Exercise aim: In the records that follow, the lines from the one containing "Kozmetika az életemben: a napelemrendszer" to the one containing "Saksikan Sembang Kopitiam", inclusive, are to be given again exactly.

The records:
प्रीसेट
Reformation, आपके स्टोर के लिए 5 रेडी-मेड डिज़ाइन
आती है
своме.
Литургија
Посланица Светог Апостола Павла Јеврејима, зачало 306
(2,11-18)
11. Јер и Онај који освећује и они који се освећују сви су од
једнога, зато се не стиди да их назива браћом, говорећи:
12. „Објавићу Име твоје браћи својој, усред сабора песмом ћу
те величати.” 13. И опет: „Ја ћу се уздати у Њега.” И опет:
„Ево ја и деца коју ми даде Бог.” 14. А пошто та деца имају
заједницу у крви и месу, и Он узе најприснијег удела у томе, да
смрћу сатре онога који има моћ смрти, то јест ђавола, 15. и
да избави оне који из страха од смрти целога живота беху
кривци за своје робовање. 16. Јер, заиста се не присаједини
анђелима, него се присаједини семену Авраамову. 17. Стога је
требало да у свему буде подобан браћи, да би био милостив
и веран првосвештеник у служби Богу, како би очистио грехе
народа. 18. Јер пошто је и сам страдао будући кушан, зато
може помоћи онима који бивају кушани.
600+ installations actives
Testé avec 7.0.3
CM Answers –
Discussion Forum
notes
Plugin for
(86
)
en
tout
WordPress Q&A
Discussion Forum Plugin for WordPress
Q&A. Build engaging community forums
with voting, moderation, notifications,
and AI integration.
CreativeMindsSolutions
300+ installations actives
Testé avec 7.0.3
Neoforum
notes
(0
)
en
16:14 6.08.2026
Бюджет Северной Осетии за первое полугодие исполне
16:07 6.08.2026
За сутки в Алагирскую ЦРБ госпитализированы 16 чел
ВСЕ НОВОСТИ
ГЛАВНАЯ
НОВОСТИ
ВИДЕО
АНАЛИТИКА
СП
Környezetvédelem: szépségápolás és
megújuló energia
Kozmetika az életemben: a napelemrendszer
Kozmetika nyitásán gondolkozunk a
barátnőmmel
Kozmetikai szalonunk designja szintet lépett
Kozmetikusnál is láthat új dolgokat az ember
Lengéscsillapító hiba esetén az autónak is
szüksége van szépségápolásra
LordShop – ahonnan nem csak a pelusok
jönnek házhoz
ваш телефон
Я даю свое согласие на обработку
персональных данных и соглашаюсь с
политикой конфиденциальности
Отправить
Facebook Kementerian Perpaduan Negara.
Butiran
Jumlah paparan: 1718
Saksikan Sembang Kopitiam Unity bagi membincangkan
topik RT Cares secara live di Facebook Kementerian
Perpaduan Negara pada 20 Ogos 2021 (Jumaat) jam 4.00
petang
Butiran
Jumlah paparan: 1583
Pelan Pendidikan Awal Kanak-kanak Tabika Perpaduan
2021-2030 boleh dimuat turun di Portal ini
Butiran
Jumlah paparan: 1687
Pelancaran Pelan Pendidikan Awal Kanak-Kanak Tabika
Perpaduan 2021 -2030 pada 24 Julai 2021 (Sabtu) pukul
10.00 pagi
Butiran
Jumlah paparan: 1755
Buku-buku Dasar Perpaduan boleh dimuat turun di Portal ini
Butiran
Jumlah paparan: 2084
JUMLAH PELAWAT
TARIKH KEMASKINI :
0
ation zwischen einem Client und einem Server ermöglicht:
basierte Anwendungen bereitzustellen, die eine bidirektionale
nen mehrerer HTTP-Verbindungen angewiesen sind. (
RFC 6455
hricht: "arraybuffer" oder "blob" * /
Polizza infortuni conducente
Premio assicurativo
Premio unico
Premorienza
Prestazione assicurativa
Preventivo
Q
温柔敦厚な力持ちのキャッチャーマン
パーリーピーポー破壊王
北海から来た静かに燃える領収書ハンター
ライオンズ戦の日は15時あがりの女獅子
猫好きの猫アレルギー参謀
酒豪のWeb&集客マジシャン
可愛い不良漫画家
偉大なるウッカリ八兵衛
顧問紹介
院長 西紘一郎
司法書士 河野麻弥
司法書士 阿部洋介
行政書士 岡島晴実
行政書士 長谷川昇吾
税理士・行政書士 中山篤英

The completed task:
Kozmetika az életemben: a napelemrendszer
Kozmetika nyitásán gondolkozunk a
barátnőmmel
Kozmetikai szalonunk designja szintet lépett
Kozmetikusnál is láthat új dolgokat az ember
Lengéscsillapító hiba esetén az autónak is
szüksége van szépségápolásra
LordShop – ahonnan nem csak a pelusok
jönnek házhoz
ваш телефон
Я даю свое согласие на обработку
персональных данных и соглашаюсь с
политикой конфиденциальности
Отправить
Facebook Kementerian Perpaduan Negara.
Butiran
Jumlah paparan: 1718
Saksikan Sembang Kopitiam Unity bagi membincangkan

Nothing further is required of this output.